Billy Brown (bbrown@transcient.com)
Mon, 25 Oct 1999 17:04:03 -0500

I think this whole discussion is wandering off into left field. The question here is whether you can control sentient AI (and eventually SI) by running it in a virtual world instead of letting it interact with the real one. The point of the exercise would be to either get the AI to do useful work or to learn how to control it well enough that you can let it out.

Now, let me start by pointing out here that by definition you are discussing how to enslave a sentient being. If it ever figures out what is going on it will therefore have a perfectly legitimate grievance against you. IOW, you are turning the whole "AIs hate and exterminate humanity" scenario into a self-fulfilling prophecy. Nice move. I think I'll pass.

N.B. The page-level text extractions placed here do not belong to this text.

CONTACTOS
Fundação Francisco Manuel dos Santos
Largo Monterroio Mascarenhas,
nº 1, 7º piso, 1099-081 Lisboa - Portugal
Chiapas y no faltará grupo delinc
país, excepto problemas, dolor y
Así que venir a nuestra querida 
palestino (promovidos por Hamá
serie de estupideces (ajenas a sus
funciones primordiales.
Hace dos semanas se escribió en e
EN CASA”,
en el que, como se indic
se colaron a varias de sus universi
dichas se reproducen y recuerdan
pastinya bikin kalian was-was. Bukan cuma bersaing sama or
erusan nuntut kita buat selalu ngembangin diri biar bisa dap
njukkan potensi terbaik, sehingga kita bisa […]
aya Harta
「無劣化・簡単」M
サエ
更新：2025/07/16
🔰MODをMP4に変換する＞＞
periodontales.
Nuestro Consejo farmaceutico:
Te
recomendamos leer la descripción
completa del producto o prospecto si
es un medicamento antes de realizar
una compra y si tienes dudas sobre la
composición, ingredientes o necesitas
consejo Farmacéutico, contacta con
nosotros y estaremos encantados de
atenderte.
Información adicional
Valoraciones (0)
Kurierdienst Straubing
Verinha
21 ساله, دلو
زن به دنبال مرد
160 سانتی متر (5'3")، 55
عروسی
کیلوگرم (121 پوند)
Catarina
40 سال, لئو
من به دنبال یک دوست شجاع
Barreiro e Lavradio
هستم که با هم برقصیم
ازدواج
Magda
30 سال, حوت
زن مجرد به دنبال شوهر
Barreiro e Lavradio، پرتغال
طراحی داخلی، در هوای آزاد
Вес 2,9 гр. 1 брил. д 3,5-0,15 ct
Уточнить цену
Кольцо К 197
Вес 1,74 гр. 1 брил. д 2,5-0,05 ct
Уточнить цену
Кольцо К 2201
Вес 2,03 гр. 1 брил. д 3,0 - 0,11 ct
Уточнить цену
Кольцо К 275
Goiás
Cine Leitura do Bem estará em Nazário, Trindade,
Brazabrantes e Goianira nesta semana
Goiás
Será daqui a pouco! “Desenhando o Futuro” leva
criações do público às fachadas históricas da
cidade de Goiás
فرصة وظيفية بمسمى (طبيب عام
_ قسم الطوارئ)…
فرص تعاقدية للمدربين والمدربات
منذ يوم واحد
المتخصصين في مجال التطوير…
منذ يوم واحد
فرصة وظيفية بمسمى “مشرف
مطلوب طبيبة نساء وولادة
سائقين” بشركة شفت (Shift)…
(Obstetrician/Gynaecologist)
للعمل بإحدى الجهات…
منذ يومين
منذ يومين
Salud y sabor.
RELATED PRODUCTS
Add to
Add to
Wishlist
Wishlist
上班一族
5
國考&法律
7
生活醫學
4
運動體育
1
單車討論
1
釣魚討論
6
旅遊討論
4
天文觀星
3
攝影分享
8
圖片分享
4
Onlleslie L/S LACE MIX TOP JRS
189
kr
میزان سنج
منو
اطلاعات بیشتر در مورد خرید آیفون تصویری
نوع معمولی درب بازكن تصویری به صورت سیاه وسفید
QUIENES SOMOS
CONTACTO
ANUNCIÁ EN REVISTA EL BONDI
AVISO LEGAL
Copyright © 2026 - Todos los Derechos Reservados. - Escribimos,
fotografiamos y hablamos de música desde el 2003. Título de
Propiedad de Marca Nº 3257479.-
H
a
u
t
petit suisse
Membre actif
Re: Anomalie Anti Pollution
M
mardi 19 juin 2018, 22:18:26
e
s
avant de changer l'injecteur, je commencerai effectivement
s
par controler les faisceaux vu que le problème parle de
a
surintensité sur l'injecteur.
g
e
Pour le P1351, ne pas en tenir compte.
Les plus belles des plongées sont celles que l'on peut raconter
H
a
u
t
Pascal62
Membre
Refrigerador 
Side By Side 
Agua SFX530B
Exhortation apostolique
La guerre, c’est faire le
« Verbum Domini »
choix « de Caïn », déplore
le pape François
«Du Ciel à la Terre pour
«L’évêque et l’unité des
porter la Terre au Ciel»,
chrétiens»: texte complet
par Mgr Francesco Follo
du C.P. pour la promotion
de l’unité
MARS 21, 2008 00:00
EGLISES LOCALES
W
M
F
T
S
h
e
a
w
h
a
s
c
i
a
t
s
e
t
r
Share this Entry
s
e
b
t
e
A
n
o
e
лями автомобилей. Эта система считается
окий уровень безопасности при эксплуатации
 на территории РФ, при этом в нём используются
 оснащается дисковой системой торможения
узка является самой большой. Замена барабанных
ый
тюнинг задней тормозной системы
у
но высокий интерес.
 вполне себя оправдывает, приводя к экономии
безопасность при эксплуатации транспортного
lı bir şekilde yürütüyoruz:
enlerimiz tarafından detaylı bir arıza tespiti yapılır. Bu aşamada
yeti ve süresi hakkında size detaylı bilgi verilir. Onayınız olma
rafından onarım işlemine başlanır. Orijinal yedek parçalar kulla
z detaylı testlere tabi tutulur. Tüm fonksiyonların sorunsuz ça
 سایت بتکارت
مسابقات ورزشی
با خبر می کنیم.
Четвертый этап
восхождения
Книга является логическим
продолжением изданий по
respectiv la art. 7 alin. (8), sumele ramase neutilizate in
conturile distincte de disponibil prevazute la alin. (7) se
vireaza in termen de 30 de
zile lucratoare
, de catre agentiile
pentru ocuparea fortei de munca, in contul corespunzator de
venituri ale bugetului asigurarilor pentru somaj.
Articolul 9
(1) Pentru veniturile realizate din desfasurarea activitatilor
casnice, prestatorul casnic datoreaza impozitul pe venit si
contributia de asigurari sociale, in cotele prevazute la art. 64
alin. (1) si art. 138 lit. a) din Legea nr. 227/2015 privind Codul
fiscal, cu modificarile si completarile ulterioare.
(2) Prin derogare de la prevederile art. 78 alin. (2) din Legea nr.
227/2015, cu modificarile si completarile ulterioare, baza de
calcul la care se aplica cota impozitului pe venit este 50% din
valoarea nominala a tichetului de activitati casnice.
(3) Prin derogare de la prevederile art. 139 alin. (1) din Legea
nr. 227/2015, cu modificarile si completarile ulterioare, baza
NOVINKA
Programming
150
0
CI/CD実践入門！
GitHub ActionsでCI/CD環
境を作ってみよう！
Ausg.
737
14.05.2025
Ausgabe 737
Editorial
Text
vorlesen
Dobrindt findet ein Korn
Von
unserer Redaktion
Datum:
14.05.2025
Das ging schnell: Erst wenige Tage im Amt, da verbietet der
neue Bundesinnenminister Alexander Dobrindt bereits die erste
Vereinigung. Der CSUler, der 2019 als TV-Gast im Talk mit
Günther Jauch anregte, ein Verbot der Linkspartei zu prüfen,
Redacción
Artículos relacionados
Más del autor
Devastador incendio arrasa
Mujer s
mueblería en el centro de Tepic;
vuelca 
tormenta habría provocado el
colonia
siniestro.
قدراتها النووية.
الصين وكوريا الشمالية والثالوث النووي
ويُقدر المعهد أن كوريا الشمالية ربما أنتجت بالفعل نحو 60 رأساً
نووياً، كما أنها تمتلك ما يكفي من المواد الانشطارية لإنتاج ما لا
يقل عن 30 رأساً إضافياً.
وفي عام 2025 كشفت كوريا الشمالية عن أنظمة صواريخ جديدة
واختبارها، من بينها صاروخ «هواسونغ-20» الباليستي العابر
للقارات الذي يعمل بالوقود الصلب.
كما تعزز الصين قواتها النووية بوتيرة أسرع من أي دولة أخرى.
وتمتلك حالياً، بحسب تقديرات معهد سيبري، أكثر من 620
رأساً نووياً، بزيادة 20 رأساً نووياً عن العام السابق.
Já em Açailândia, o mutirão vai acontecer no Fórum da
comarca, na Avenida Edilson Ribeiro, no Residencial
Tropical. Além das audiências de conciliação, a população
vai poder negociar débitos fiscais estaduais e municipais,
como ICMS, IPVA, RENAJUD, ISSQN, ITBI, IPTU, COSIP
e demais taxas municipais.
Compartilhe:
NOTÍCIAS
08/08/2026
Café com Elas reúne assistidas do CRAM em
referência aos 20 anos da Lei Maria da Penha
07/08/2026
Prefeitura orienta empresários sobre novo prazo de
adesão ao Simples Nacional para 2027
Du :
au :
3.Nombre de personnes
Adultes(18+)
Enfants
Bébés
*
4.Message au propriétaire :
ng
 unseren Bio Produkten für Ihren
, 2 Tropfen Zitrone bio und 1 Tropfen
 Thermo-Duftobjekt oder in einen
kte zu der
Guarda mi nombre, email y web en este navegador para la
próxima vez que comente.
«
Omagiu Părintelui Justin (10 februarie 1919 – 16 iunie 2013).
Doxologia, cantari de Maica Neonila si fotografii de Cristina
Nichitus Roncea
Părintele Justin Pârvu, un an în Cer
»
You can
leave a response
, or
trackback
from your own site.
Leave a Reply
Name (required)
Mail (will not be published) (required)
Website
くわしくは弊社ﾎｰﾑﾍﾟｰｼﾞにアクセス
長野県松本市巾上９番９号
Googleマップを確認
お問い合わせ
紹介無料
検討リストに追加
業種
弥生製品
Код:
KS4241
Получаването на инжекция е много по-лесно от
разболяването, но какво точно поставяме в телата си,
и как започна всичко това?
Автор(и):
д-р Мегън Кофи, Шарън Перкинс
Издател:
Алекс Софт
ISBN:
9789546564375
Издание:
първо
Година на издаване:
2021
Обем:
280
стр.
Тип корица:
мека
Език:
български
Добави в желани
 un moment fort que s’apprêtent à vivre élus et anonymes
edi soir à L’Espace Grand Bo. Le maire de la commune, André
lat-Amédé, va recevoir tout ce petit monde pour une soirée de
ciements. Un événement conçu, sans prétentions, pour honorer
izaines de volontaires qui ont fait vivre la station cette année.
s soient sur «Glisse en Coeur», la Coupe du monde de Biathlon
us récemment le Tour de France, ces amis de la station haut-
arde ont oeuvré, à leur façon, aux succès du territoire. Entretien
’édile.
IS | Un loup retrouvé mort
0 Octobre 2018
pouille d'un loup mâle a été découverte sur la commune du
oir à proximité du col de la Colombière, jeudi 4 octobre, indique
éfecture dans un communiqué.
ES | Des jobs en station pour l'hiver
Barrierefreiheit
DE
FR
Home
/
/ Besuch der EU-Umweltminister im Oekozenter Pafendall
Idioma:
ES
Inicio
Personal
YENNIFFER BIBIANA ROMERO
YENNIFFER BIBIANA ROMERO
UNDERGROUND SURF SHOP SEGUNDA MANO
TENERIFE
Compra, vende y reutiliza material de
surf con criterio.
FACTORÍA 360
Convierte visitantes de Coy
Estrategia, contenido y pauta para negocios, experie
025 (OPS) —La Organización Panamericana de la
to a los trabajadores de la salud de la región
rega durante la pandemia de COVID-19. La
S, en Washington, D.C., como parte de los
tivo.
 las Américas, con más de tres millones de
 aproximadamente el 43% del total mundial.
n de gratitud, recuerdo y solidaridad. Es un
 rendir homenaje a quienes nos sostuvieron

That aside, there are some big problems with the idea that are easy to miss when you limit the discussion to abstract theorizing. Specifically:

  1. We do not have the capability to create a flawless simulation of anything that remotely resembles the real world. Creating such a simulation would be an immense undertaking in itself, and the result would inevitably contain bugs (probably lots of them). The idea of a 'flawless simulation' is therefore a chimera - there is no such thing, and there isn't going to be until long after we have AI programmers. The question of whether the AI could think its way out of a perfect simulation is irrelevant - the real issue is whether you can get the defect count low enough to be even halfway convincing.
  2. In order to get useful work out of an AI you need to tell it about the real world. That means that for any commercial application the AI will know all about its real situation, because you'll have to tell it.
  3. Getting useful work out of an AI also means that you must repeatedly breach your own security. After all, you are either going to build things that it designs for you, or follow advice that it gives you, or maybe even
    (god forbid!) let it write software for you. Whichever way you go, this
    means that the AIs will get lots and lots of chances to try to break out.
  4. Suppose that VR containment works great for AI 1.0 (which has IQ 100, and runs at about the same speed as you and I). What then? A few years later you have thousands of copies of AI 3.0 (IQ 150, x100 time rate) running at data centers all over the world. A few years after that you have millions of copies of AI 6.0 (IQ 300, x10,000 time rate) running on desktop computers. The longer containment works the harder it is to maintain, and the worse it will be when it finally gets breached.
  5. Almost by definition, an AI that you can successfully contain is one that you don't need to keep locked up. If the AIs are just going to be really smart people, we would be better off giving them citizenship and letting them work for a living. What worries people is the idea that the AI will quickly take off into some unknown realm of superintelligence from which cracking all of our existing security becomes child's play. If that happens, the fact that the AI is running in a VR is pretty much irrelevant - the VR environment is just a fancy sandbox, and its advantages over the traditional approach are minimal.